Miguel half Pater Marco, den unhandlichen Folianten in ein Tuch einzuschlagen. Comitti nutzte diesen Augenblick: Er zog die beiden Kapselhälften über Miguels Weinglas auseinander. So einfach, wie er sich das vorgestellt hatte, war es allerdings nicht. Er zerrte an der Kapsel und hatte Angst, jeden Moment dabei entdeckt zu werden. Am Schluss zerriss er sie eher, aber das weiße Pulver rieselte endlich in die Weinneige, die Miguel stehen gelassen hatte. Comitti schenkte das Glas nach. »Ich bitte Sie noch mal um Verzeihung.
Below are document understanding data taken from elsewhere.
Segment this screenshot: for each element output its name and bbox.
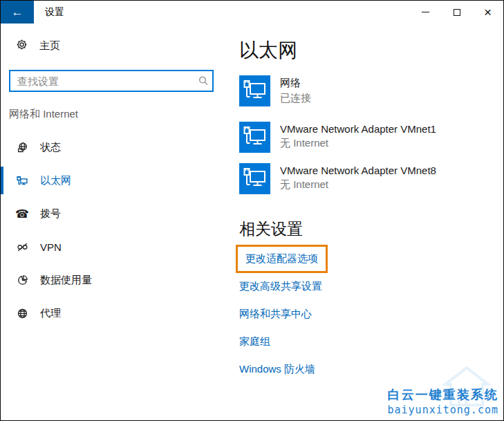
status-globe-icon: [16, 142, 28, 153]
page-title: 以太网: [239, 37, 297, 64]
dialup-phone-icon: ☎: [16, 207, 28, 221]
sidebar: 主页 网络和 Internet: [1, 24, 230, 420]
connection-status: 无 Internet: [280, 178, 436, 191]
sidebar-item-proxy[interactable]: 代理: [1, 297, 230, 330]
connection-network[interactable]: 网络 已连接: [239, 75, 311, 106]
maximize-icon: [454, 9, 460, 16]
connection-vmnet8[interactable]: VMware Network Adapter VMnet8 无 Internet: [239, 163, 436, 194]
titlebar: ← 设置 ×: [1, 1, 503, 24]
sidebar-item-label: 数据使用量: [40, 274, 92, 287]
sidebar-item-ethernet[interactable]: 以太网: [1, 164, 230, 197]
sidebar-section-label: 网络和 Internet: [9, 108, 78, 121]
ethernet-tile-icon: [239, 163, 270, 194]
connection-name: 网络: [280, 75, 311, 90]
sidebar-item-vpn[interactable]: VPN: [1, 230, 230, 263]
house-watermark-icon: [442, 366, 491, 408]
close-icon: ×: [484, 6, 492, 19]
window-controls: ×: [410, 1, 503, 24]
link-windows-firewall[interactable]: Windows 防火墙: [239, 363, 315, 376]
back-button[interactable]: ←: [1, 1, 34, 24]
link-homegroup[interactable]: 家庭组: [239, 335, 270, 348]
link-change-advanced-sharing[interactable]: 更改高级共享设置: [239, 280, 322, 293]
sidebar-item-label: VPN: [40, 241, 62, 253]
minimize-button[interactable]: [410, 1, 441, 24]
sidebar-item-data-usage[interactable]: 数据使用量: [1, 263, 230, 297]
maximize-button[interactable]: [441, 1, 472, 24]
vpn-icon: [16, 241, 28, 253]
connection-status: 已连接: [280, 92, 311, 105]
sidebar-item-label: 状态: [40, 141, 61, 154]
sidebar-home-label: 主页: [39, 39, 60, 53]
window-title: 设置: [45, 1, 64, 24]
sidebar-item-label: 以太网: [40, 174, 71, 187]
main-content: 以太网 网络 已连接: [230, 24, 503, 420]
settings-window: ← 设置 × 主页: [0, 0, 504, 421]
search-box: [9, 70, 214, 92]
connection-vmnet1[interactable]: VMware Network Adapter VMnet1 无 Internet: [239, 122, 436, 153]
proxy-globe-icon: [16, 308, 28, 319]
sidebar-item-status[interactable]: 状态: [1, 131, 230, 164]
sidebar-item-label: 拨号: [40, 207, 61, 221]
link-change-adapter-options[interactable]: 更改适配器选项: [236, 245, 328, 273]
ethernet-tile-icon: [239, 75, 270, 106]
sidebar-item-label: 代理: [40, 307, 61, 320]
ethernet-tile-icon: [239, 122, 270, 153]
ethernet-icon: [16, 175, 28, 187]
back-arrow-icon: ←: [12, 6, 24, 19]
gear-icon: [16, 39, 28, 53]
connection-status: 无 Internet: [280, 137, 436, 150]
close-button[interactable]: ×: [472, 1, 503, 24]
search-input[interactable]: [10, 71, 194, 91]
minimize-icon: [422, 12, 429, 12]
search-icon[interactable]: [194, 75, 212, 86]
sidebar-item-home[interactable]: 主页: [16, 39, 60, 53]
sidebar-item-dialup[interactable]: ☎ 拨号: [1, 197, 230, 230]
related-settings-title: 相关设置: [239, 218, 303, 240]
connection-name: VMware Network Adapter VMnet1: [280, 122, 436, 135]
link-network-sharing-center[interactable]: 网络和共享中心: [239, 308, 312, 321]
data-usage-pie-icon: [16, 274, 28, 286]
connection-name: VMware Network Adapter VMnet8: [280, 163, 436, 176]
sidebar-nav: 状态 以太网 ☎ 拨号: [1, 131, 230, 330]
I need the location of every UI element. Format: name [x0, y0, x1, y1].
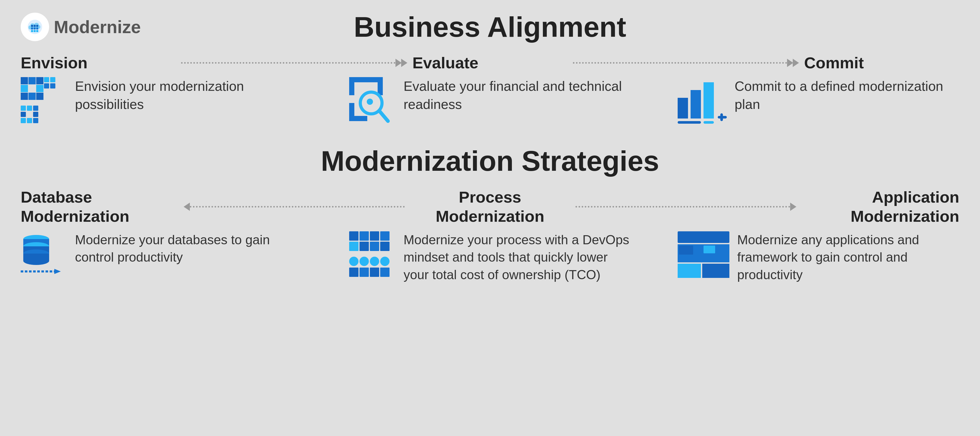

Ich habe mich gleich nach meinem Aufenthalt in Mailand an Herrn Arconoskij gewandt«, plapperte er, um seine Nervosität zu überspielen. »Ich werde so bald wie möglich vorbeikommen und die Fristüberschreitung bezahlen.«
Comitti schielte zum Weinglas gegenüber. Es zeichnete sich kein verdächtiger Rand ab, wie er erleichtert feststellte.
Pater Marco, der immer noch im Türrahmen stand und das Lexikon wie ein Kind in seinen Armen hielt, schüttelte den Kopf und verabschiedete sich.
»Sie können gut Theater spielen, Comitti.« Miguel hatte die Tür geschlossen und verriegelt, bevor er es sich wieder im Sessel bequem machte. Comitti erbleichte. Hatte Miguel sein Handeln, sein Hüsteln, sein Weineinschenken durchschaut?
»Pater Marco ist darauf hereingefallen. Trotzdem war es ein Fehler, sich bemerkbar zu machen. Niemand sollte wissen, dass Sie sich im Vatikan aufhalten. Nun werden wir schneller lesen müssen.« Miguel lächelte süffisant »Machen Sie schon. Ihre Zeit läuft ab.«
Comitti standen Schweißperlen auf der Stirn. Er hob sein Glas. »Auf das Ende.«
»Ich trinke nicht auf ein Ende, das ich nicht kenne. Los jetzt.«
*
Wir stiegen den restlichen Weg hinab. Es dauerte lange, da wir kein Pferd mehr hatten. Jeder war in seine Gedanken versunken.